[Data entries]
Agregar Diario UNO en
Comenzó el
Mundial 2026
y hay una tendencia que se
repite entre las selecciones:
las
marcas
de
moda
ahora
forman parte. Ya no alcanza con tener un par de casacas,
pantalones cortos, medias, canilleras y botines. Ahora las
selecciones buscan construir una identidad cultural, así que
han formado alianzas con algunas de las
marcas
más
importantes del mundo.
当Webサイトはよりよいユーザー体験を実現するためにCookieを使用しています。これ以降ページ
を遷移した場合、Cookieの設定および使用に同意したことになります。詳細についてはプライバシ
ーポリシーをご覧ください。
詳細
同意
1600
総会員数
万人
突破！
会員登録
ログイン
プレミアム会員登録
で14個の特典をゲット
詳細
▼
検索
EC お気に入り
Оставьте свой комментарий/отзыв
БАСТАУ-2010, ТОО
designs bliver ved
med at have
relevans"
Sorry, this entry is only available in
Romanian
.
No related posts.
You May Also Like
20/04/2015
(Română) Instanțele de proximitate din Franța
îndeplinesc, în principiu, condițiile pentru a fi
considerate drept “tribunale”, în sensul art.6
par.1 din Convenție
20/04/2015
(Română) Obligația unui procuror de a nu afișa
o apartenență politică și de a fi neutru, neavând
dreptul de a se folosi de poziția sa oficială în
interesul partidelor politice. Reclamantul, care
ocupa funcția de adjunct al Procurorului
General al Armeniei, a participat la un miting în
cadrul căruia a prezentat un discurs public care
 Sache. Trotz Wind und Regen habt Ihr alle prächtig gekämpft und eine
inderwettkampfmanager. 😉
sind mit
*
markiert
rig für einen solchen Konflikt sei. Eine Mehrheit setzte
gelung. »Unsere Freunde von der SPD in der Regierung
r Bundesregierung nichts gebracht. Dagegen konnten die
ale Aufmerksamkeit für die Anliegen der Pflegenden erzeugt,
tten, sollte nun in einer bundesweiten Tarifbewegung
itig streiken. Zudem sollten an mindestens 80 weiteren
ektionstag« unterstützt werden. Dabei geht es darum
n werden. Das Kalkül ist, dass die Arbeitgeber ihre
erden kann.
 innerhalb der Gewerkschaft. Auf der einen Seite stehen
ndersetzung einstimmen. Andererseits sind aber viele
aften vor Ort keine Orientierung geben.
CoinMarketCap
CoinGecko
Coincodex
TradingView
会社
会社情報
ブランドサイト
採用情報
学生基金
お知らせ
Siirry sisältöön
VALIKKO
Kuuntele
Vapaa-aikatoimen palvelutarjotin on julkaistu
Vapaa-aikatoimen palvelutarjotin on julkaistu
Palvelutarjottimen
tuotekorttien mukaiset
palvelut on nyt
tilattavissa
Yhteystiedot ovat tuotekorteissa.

* * *

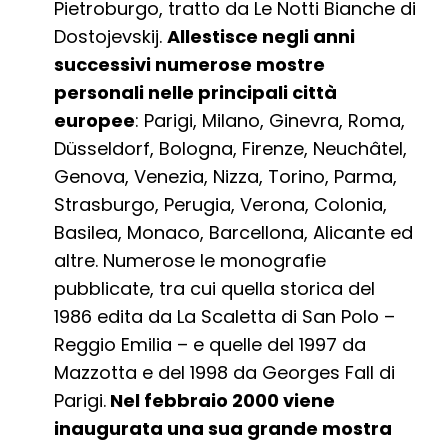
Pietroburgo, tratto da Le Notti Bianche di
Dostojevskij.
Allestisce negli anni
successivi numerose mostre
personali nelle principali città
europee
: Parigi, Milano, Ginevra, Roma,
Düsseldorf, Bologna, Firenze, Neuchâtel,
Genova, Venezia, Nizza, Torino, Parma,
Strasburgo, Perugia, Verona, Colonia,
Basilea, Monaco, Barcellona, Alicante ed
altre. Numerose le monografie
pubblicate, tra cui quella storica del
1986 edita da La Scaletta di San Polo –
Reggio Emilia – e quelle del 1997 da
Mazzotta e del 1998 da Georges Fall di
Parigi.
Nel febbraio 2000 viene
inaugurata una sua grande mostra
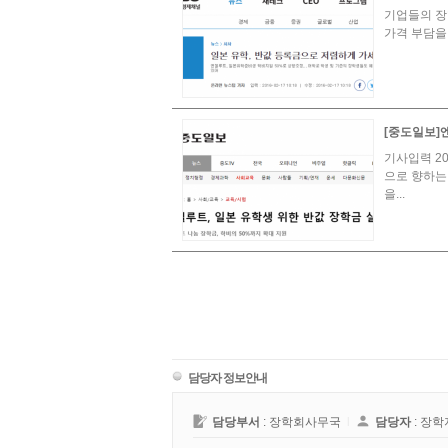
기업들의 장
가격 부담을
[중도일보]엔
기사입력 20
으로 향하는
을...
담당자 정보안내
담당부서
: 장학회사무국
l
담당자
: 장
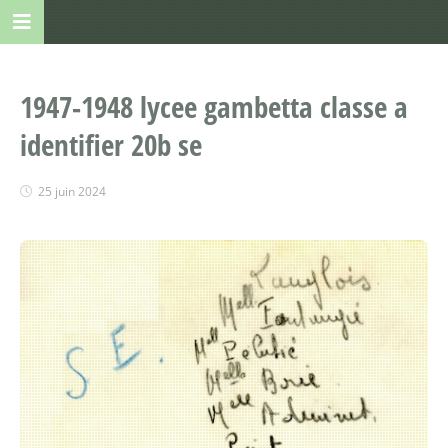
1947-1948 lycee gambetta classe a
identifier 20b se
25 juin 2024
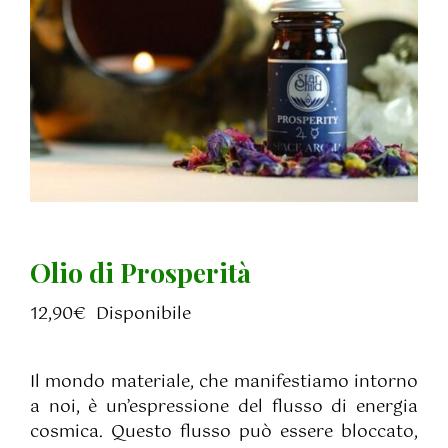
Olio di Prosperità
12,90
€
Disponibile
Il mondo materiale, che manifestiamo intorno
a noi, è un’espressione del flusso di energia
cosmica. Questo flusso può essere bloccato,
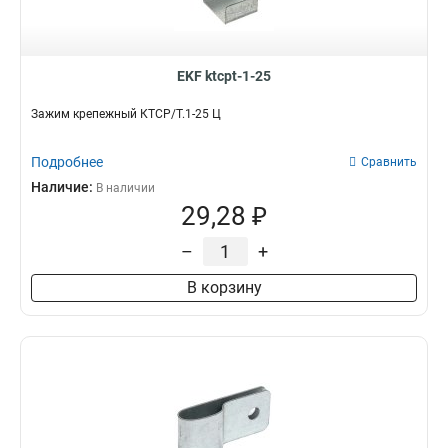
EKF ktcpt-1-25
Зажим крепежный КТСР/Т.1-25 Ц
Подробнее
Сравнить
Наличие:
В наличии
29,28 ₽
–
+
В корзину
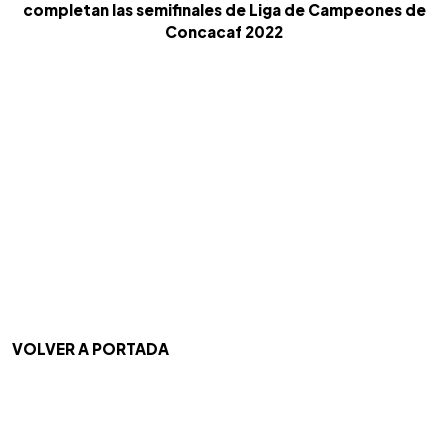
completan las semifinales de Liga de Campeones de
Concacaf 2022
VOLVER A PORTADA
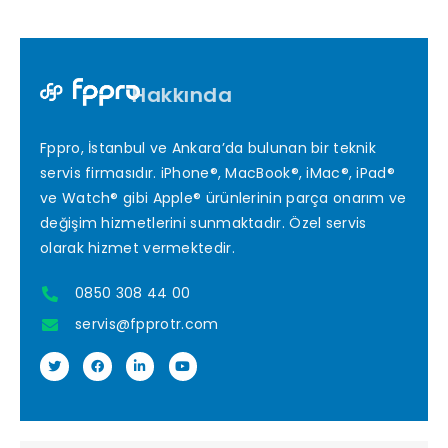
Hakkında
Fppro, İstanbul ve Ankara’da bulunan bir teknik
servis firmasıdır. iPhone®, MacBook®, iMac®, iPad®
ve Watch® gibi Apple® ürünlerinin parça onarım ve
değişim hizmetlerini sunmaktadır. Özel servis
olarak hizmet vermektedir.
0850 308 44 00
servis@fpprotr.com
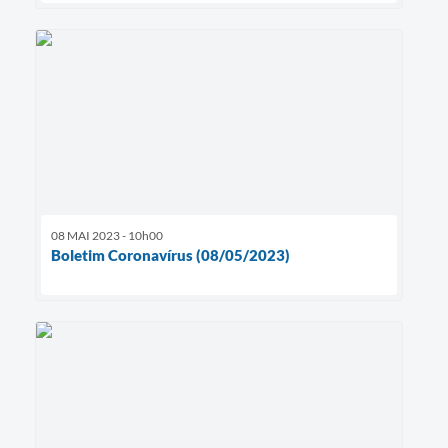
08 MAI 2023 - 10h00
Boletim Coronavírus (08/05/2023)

...

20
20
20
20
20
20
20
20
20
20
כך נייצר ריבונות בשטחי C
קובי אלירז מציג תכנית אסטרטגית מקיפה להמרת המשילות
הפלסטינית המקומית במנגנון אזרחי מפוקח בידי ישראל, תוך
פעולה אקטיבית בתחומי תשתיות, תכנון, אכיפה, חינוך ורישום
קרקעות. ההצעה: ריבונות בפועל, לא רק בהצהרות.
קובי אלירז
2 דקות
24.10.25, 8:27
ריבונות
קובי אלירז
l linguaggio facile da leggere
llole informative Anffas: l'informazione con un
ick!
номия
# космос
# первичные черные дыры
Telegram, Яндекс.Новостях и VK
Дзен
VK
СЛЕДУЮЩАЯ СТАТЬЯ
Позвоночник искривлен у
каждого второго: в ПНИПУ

WHAT YOU SHOULD DO:
Locate and copy each line in the data above that includes the word "servis".

EXERCISE RESPONSE:
servis firmasıdır. iPhone®, MacBook®, iMac®, iPad®
değişim hizmetlerini sunmaktadır. Özel servis
servis@fpprotr.com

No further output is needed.